PBS was calculated using scikitallel [78]. After calculating PBS for every SNP, we average all the SNPs for a 50 kb region with a 5 kb sliding window with at least 10 SNP. Any scaffold with less than 50kb regions is removed from further analysis. The plots are generated using matplotlib [79].
To infer population size of the two ecotypes over time, the multiple sequential Markovian coalescent method was used, as implemented in MSMC2 v2.1.1 [23], for the three largest genomic sequences (scaffolds 1, 5 and 8, 237 Mbp in total). The segment patterning “p 1*2 + 15*1 + 1*2” was used to reduce overfitting on analysing single scaffolds. Results were scaled by a generation time of eight years and 1.6×10− 8 mutations/generation, as estimated with a phylogenetic analysis incorporating the ancient samples with BEAST v2.6.1 [80].
Heterozygosity values were estimated using the software Rohan [81]. Long runs of homozygosity (RoHs) were inferred using nonoverlapping 1 Mb windows. To achieve higher resolution of the homozygous segments we also assessed the RoHs with BCFtools/RoH [82]. The RoHs were quality filtered by average fwdbwd phred scores > 40. Further, the segments were classified into two length classes: small (< 0.1Mb) and medium (0.1 to 1.0 Mb).

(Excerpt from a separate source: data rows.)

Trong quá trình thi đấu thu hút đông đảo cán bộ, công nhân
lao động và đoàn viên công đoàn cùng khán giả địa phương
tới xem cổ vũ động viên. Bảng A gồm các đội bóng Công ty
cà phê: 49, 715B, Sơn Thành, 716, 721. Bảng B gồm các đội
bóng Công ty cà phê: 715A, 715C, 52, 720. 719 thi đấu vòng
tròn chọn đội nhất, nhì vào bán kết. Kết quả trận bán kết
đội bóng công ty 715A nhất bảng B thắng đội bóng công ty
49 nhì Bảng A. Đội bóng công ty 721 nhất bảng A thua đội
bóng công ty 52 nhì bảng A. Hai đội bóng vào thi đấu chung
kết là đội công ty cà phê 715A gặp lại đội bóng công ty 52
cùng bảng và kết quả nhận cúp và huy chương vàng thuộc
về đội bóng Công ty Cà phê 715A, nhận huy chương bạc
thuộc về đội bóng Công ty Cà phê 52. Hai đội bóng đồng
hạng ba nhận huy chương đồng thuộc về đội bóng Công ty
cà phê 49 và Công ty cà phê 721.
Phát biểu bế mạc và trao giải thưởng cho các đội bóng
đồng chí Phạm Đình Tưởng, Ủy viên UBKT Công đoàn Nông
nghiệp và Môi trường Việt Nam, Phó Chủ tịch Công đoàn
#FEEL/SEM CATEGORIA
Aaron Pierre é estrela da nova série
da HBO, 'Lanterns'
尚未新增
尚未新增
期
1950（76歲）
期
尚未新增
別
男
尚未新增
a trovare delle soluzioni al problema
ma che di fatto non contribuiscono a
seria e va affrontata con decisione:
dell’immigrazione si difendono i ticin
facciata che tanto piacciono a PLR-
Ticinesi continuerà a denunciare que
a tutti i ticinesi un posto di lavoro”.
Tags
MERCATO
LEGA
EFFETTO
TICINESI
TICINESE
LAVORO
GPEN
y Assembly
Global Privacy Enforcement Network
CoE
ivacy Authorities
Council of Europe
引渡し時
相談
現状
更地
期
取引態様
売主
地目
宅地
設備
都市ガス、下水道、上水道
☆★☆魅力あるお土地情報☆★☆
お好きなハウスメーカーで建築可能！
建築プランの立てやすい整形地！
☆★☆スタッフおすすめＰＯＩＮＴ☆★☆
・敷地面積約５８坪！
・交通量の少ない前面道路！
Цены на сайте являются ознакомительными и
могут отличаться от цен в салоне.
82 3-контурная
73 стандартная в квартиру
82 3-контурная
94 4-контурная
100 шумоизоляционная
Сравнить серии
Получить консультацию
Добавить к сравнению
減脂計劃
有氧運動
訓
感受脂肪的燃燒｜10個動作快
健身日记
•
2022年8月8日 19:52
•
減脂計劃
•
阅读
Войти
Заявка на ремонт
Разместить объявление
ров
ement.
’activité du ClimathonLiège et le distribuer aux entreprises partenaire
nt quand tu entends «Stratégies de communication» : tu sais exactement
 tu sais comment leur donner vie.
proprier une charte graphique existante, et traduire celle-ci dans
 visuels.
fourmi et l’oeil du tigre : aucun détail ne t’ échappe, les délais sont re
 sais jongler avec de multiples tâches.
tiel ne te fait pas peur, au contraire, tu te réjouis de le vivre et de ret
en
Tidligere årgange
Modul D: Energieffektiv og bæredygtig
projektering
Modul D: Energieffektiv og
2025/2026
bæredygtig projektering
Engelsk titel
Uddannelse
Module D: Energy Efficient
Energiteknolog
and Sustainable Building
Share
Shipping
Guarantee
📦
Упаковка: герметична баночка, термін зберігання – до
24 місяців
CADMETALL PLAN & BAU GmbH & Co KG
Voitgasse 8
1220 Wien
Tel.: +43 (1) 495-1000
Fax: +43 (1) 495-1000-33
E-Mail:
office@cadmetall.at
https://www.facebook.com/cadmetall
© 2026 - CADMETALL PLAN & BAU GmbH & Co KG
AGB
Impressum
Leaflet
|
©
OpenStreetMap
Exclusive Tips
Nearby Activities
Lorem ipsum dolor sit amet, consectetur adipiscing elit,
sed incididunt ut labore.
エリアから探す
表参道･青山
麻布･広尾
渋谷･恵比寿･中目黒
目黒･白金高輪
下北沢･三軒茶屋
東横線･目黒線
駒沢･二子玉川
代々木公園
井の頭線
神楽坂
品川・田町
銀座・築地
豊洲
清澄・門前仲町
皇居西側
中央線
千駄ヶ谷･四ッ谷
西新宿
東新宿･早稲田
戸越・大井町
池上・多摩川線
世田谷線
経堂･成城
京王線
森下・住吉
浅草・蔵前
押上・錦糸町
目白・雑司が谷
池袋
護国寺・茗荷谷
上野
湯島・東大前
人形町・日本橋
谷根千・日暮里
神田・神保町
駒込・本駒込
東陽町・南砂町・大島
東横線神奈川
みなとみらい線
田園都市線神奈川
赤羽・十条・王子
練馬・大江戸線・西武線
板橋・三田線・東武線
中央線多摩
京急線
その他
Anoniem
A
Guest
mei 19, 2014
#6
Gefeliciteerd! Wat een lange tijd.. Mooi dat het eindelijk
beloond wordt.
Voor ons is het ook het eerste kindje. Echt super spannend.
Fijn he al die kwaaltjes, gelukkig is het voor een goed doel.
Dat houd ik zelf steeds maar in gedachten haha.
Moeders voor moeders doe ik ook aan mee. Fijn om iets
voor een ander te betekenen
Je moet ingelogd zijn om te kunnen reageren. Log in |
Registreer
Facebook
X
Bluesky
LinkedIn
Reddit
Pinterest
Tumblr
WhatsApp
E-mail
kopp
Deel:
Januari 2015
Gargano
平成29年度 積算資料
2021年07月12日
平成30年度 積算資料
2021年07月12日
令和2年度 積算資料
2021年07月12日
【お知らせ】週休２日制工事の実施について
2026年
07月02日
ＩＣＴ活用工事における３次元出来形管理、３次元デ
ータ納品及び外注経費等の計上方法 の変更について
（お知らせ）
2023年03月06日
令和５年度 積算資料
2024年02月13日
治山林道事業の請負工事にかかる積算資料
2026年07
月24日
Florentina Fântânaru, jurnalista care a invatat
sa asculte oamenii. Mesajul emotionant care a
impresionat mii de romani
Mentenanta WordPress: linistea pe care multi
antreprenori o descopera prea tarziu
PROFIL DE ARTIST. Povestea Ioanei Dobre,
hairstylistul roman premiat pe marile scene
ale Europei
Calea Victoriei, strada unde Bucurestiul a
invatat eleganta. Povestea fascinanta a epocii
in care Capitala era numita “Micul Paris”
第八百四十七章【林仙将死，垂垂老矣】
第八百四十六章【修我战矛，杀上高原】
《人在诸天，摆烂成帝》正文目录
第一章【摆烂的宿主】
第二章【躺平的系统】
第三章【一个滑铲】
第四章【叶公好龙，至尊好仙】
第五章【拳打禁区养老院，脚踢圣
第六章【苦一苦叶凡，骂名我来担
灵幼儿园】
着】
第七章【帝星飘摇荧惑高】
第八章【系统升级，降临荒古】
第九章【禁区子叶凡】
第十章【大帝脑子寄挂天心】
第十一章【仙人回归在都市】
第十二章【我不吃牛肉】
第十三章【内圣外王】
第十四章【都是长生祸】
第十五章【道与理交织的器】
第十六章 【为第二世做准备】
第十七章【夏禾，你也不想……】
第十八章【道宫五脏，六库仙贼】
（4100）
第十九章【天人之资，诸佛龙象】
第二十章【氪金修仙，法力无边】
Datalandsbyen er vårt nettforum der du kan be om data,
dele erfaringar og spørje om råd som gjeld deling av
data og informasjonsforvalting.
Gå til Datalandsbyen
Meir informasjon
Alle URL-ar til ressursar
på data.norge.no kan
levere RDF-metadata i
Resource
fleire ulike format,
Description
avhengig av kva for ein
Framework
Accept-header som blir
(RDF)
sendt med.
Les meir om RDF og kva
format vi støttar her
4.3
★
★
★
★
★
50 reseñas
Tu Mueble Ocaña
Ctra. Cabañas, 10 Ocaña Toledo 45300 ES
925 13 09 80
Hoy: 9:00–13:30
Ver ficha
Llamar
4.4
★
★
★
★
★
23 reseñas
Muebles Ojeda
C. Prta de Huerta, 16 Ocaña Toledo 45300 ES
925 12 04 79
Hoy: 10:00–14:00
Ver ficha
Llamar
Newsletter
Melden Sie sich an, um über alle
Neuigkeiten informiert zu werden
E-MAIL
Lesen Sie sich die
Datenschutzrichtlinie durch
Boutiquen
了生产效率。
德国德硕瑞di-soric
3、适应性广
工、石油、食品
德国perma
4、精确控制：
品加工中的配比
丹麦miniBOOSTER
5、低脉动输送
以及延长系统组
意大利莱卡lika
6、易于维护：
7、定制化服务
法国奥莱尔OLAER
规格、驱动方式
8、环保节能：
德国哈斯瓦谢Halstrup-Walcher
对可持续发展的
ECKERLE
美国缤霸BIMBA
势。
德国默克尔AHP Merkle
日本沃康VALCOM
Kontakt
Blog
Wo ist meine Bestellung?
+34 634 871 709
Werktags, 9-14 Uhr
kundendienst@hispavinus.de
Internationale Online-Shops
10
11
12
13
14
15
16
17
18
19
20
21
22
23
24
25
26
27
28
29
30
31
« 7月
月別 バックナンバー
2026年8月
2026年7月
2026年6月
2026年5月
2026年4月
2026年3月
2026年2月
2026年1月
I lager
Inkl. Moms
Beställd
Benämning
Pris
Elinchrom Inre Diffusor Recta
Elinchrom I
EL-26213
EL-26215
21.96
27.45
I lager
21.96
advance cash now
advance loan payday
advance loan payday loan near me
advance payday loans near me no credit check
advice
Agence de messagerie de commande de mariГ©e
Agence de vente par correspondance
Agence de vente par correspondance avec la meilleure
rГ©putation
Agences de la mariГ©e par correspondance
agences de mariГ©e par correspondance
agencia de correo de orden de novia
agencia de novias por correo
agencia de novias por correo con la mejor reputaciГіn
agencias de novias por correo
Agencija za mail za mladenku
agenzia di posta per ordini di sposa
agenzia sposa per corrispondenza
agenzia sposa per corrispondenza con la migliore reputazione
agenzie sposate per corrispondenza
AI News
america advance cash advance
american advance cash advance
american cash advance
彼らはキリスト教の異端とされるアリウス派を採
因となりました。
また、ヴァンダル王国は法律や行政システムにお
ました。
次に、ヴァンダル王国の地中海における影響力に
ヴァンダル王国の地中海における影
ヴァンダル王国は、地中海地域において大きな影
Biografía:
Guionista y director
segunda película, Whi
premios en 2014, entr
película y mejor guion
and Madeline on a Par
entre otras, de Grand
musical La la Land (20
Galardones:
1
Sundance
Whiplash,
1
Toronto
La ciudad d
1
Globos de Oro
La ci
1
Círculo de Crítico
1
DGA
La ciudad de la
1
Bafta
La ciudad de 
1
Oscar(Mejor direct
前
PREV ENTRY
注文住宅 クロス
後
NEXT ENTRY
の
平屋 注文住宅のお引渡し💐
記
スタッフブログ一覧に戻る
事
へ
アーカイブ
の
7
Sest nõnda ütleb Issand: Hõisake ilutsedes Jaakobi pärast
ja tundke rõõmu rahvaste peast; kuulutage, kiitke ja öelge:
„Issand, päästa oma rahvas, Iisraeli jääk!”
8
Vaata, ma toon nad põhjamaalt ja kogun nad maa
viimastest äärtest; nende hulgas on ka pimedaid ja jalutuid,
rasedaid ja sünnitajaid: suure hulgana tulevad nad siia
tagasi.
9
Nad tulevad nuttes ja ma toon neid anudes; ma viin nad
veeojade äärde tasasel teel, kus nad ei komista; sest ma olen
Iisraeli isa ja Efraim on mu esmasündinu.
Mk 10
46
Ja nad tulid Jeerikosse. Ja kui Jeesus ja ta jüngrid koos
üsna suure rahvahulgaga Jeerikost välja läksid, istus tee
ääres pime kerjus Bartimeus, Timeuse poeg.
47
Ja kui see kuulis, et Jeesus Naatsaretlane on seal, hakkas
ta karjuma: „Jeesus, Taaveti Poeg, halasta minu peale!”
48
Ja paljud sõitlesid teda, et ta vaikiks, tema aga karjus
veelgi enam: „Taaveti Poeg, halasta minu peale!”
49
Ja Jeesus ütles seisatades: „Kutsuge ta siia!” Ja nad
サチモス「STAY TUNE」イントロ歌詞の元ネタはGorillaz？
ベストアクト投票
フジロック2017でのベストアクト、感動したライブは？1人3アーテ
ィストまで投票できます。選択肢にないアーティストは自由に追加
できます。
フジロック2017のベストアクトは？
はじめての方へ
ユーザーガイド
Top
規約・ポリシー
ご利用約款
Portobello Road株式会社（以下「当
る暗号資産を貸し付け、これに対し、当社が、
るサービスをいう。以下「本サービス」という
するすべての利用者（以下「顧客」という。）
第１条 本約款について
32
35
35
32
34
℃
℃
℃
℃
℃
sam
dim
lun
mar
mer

These intervals have been considered representative of inbreeding levels corresponding to identity-by-descent from > 500 and 50 to 500 generations, respectively [83].
To study the effect of the genetic variants of the Svalbard ecotype in relation to the mainland ecotype, first we filtered the VCF files using VCFtools and the parameters “minQ 30 minDP 10 maxDP 80”. Next, we generated a VCF with the 6 Svalbard samples and selected only the positions where at least 5 of the 6 samples presented only the alternative allele (genotype = 1/1) using a custom script. In parallel, to discard positions that were different in the Svalbard samples in relation to the reference individual, but not in other Norway mainland samples, we generated a VCF file with the 6 mainland Norway samples and selected all the positions where at least two individuals present the alternative allele, either in homozygosis or in heterozygosis (genotype = 1/1 or genotype = 0/1). The variants present on this later VCF were subtracted from the Svalbard VCF file. Variant Effect Predictor (VEP) v106.1 [84] was run on the resulting VCF file which contained Svalbard-specific, homozygous variants, together with the genome annotation described above. Only genes with coding variants, with more non-synonymous than synonymous substitutions were selected. OrthoMCL v2.0.9 [85] was used to identify the 1:1 orthologs of all the annotated reindeer genes in the B. taurus reference, since this is the most closely related species with a curated BiomaRt database. BiomaRt package [24] was used to map the B. taurus GO terms to orthologs of the selected reindeer genes, and the topGO package [86] was used to run a fisher test to identify significantly enriched biological processes in this set of genes. Following recommendation of the topGO authors, we did not correct for multiple testing. Functional evaluation of variant effects was performed with PolyPhen-2 [87].